RE: how to sort by stroke (not radical/stroke)

From: Marco Cimarosti (marco.cimarosti@essetre.it)
Date: Thu May 15 2003 - 05:43:31 EDT

Next message: Pim Blokland: "Re: weird UTF-8 encoding in MS Exchange 2000 IM client"

Previous message: Philippe Verdy: "Computing default UCA collation tables"
Maybe in reply to: Gary P. Grosso: "how to sort by stroke (not radical/stroke)"
Next in thread: Andrew C. West: "RE: how to sort by stroke (not radical/stroke)"
Messages sorted by: [ date ] [ thread ] [ subject ] [ author ] [ attachment ]
Mail actions: [ respond to this message ] [ mail a new topic ]

John Jenkins wrote:
> There is a kTotalStrokes field in Unihan.txt, although it
> doesn't cover every character in Unihan. This would
> definitely be a good place to start.

Not so good. What Gary needs is the *sequence* of all strokes composing each
character. Once he has that data, the total number of strokes from each
character is simply the length of each sequence.

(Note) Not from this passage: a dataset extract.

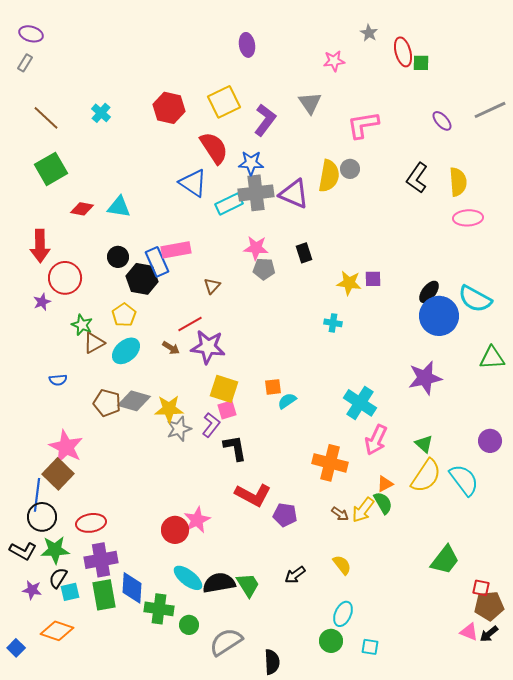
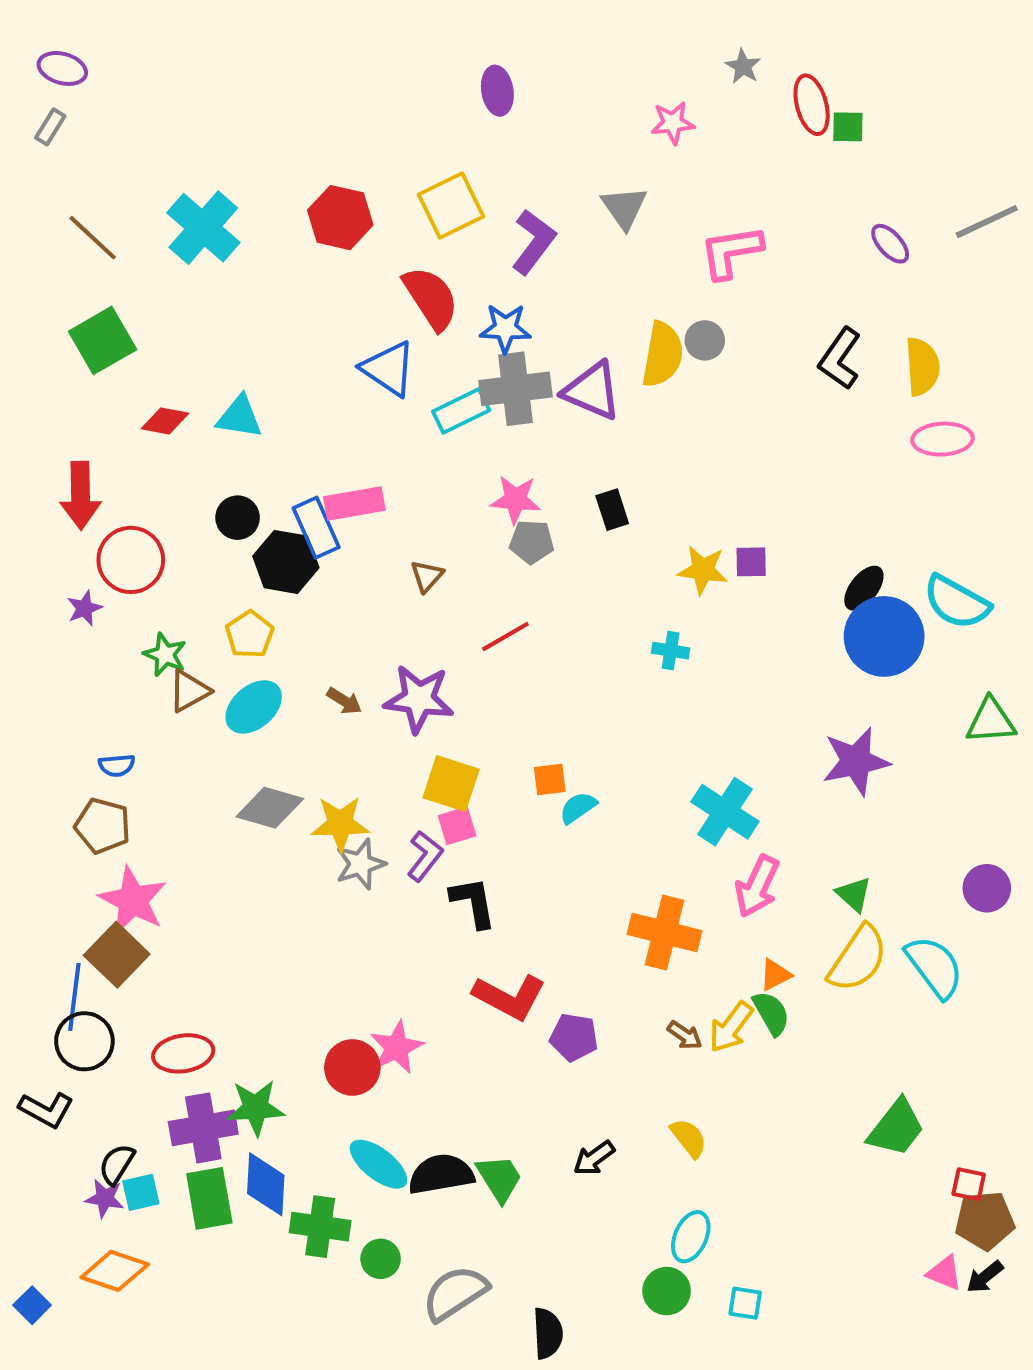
cyan cross: (101, 113) -> (203, 228), size x1.8
red line: (190, 324) -> (505, 636), moved
brown pentagon: (107, 403) -> (103, 826), moved
green star: (55, 550) -> (256, 1108), moved
purple star: (32, 590) -> (105, 1198), moved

A better starting point would be a database of IDS decompositions of CJK
ideographs. E.g.:

        (DB#1: IDS decompositions)
        喻 = ⿰ 口 ⿱ ⿱ 人一 ⿰ 月刂
        U+55BB = LeftRight(MOUTH, TopBottom(TopBottom(MAN, ONE),
LeftRight(MOON, KNIFE))

Once you have that, building a strokes database is quite trivial. First, all
the IDS operators are useless for this purpose and should be stripped off:

        (DB#2: Decompositions in atomic components)
        喻 = 口人一月刂
        U+55BB = { MOUTH, MAN, ONE, MOON, KNIFE }

Then, a database of strokes for all the atomic components is needed. This
should not such a huge work, because only a few hundreds such components are
supposed to exist:

(DB#3: Stroke sequences of atomic components)

口 = 丨乙一
MOUTH = { shu, zhe, heng }

人 = 丿丶
MAN = { pie, na }

一 = 一
ONE = { heng }

月 = 丿乙一一
MOON = { pie, zhe, heng, heng }

刂 = 丨亅
KNIFE = { shu, shugou }

At this point, it is easy to automatically expand the components of DB#2 to
the corresponding stroke sequences of DB#3:

        (DB#4: CJK stroke sequences)
        喻 = 丨乙一丿丶一丿乙一一丨亅
        U+55BB = { shu, zhe, heng, pie, na, heng, pie, zhe, heng, heng,
shu, shugou }

DB#1 would be useful for a number of purposes, but building it is a pain in
the neck! (Just to be 100% clear, I'd like having it, but I am *not*
volunteering to do it. :-)

_ Marco

Next message: Pim Blokland: "Re: weird UTF-8 encoding in MS Exchange 2000 IM client"
Previous message: Philippe Verdy: "Computing default UCA collation tables"
Maybe in reply to: Gary P. Grosso: "how to sort by stroke (not radical/stroke)"
Next in thread: Andrew C. West: "RE: how to sort by stroke (not radical/stroke)"
Messages sorted by: [ date ] [ thread ] [ subject ] [ author ] [ attachment ]
Mail actions: [ respond to this message ] [ mail a new topic ]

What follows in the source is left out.